Should I make charitable contributions from my company or personally?

IMPORTANT: This post is specific to Canada. If you are not a Canada business/taxpayer then it is probably not applicable to you.

Many Canadians support non-profit organisations through Charitable Contributions. But as a business owner, which is the most tax-efficient way to donate? Through your corporation or personally? The answer, like most tax questions, is: It depends!

Should I make charitable contributions from my company or personally?

Let’s look at a scenario of a company with $80,000 in net income and a target $5,000 donation. For the sake of this example we are assuming that this is a Corporation (not a Sole Proprietor – see below), all income is active business income eligible for the Small Business Deduction, the owner is receiving remuneration exclusively by dividend, company is distributing all available bet income to the owner and has no other income or deductions. I am using 2019 Ontario tax rates.

Generally speaking, it is better to take the full dividend and make the donation personally. Doing this you will get an effective tax reduction worth $2044 on your personal return for the $5000 donation.

If we made this donation from the company this will reduce the corporate tax, your available dividend will reduce, and therefore your personal income tax on the dividend will reduce but you will lose the 40% personal donation tax credit. Overall you will receive a tax reduction of $1,531 – $513 less than if you paid it yourself.

However, there are some advantages to this second approach. If you have income tested benefits (including OSAP student grants for your children) then paying the donation from the corporation and reducing your personal dividend will result in a lower income.

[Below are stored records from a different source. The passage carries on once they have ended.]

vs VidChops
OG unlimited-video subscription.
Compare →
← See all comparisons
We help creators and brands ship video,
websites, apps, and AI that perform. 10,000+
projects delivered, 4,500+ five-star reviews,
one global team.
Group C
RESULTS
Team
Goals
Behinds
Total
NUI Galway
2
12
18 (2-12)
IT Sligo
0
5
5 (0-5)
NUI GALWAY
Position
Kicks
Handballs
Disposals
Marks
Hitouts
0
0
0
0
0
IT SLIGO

Salary instead of dividend

If you are drawing a payroll salary instead of a dividend then there is a slight advantage ($87) to paying the donation in the corporation and reducing your salary accordingly. If your income is lower (beneath the CPP cap) then there is a much greater benefit as you can reduce the CPP contributions on your salary both for your contribution and the employer contribution – this could be a benefit of up to $510. However, the corporation must have taxable income of a third MORE than the amount of the donation. In this example, the corporation must have net taxable income (before the donation) of $6667. This means that after the donation is deducted tax will still have to be paid on $1667 (approx. $200). Therefore this strategy only works when the company isn’t fully distributing all of it’s income, but in this situation it is less likely that you would be reducing your salary to compensate and therefore the tax advantage is not as strong.

Note that drawing a salary usually results in a lower taxable income, but subjects you to CPP.

Other Considerations

If a corporation has income taxed at higher than the CCPC rate it MAY be more beneficial to pay the donation in the corporation (but a more detailed analysis is recommended to clarify the unique circumstances).

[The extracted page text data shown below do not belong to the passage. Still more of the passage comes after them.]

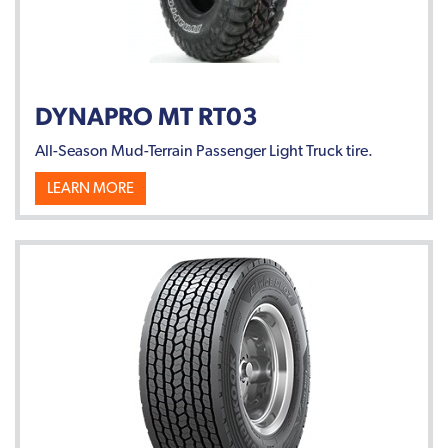
DYNAPRO MT RT03
All-Season Mud-Terrain Passenger Light Truck tire.
LEARN MORE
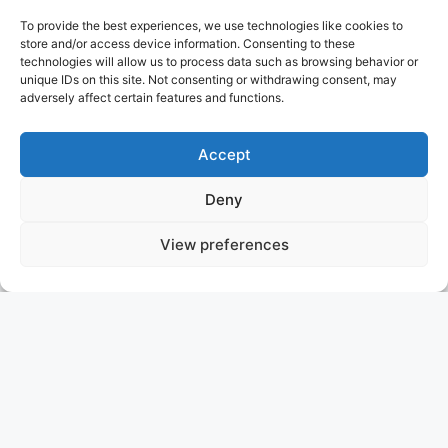
To provide the best experiences, we use technologies like cookies to
store and/or access device information. Consenting to these
technologies will allow us to process data such as browsing behavior or
unique IDs on this site. Not consenting or withdrawing consent, may
adversely affect certain features and functions.
Accept
Deny
View preferences
GRAN FINALE
USA
ASKING PRICE: 13.950.000 USD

Sole Proprietors (who report their income on form 2125 of their T1) can’t deduct charitable donations as business expenses. They can only claim them as tax credits like all other individuals.

Donations to US 501(c)(3) charities can only be claimed if you have US source income. If your business has clients in the US then this may easier to justify through the corporation than against your personal return (where your only US source income is likely to be US dividends or capital gains).

Corporations with non-calendar financial years are not bound by the traditional Dec 31 deadline. You can make donations at any time (as usual). To be eligible it must be sent to the charity on or before your financial year end (better if it is received by that date).

The rules work quite differently in the US. Make sure that anything you read is applies to your location!


As with all such commentary, this is not tax advice. In this article we are analyzing a single question and not factoring in all the possible factors that may affect your personal tax situation. Please consult your tax professional for advice specific to your situation.